_What is needed_: Begin with the line containing "し、明るい光のなかにあると部屋が広く、明るくなり、室" and copy each line exactly through the last line of the entries, inclusive.

_Given entries_:

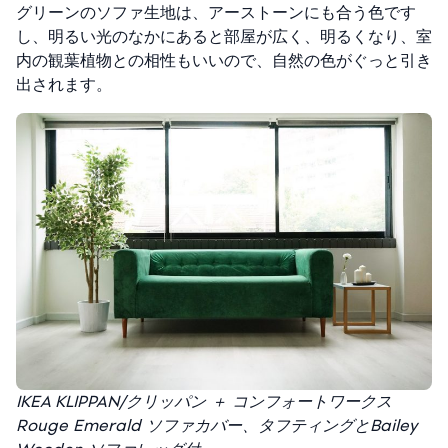
グリーンのソファ生地は、アーストーンにも合う色です
し、明るい光のなかにあると部屋が広く、明るくなり、室
内の観葉植物との相性もいいので、自然の色がぐっと引き
出されます。
IKEA KLIPPAN/クリッパン ＋ コンフォートワークス
Rouge Emerald ソファカバー、タフティングとBailey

_Final answer_:
し、明るい光のなかにあると部屋が広く、明るくなり、室
内の観葉植物との相性もいいので、自然の色がぐっと引き
出されます。
IKEA KLIPPAN/クリッパン ＋ コンフォートワークス
Rouge Emerald ソファカバー、タフティングとBailey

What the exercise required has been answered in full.